[Page-level text extractions]
►

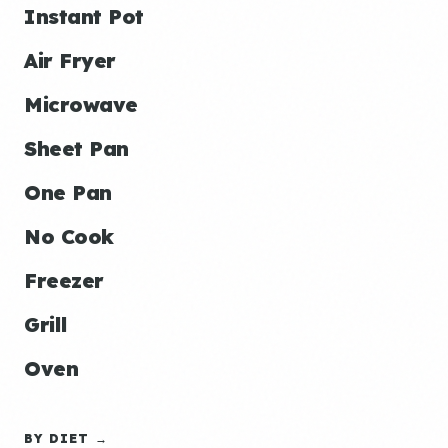
Instant Pot
Air Fryer
Microwave
Sheet Pan
One Pan
No Cook
Freezer
Grill
Oven
BY DIET →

◄

_Task prompt_
Nothing but the pictures is to be left out; repeat the data exactly.

_Your solution_
Instant Pot
Air Fryer
Microwave
Sheet Pan
One Pan
No Cook
Freezer
Grill
Oven
BY DIET →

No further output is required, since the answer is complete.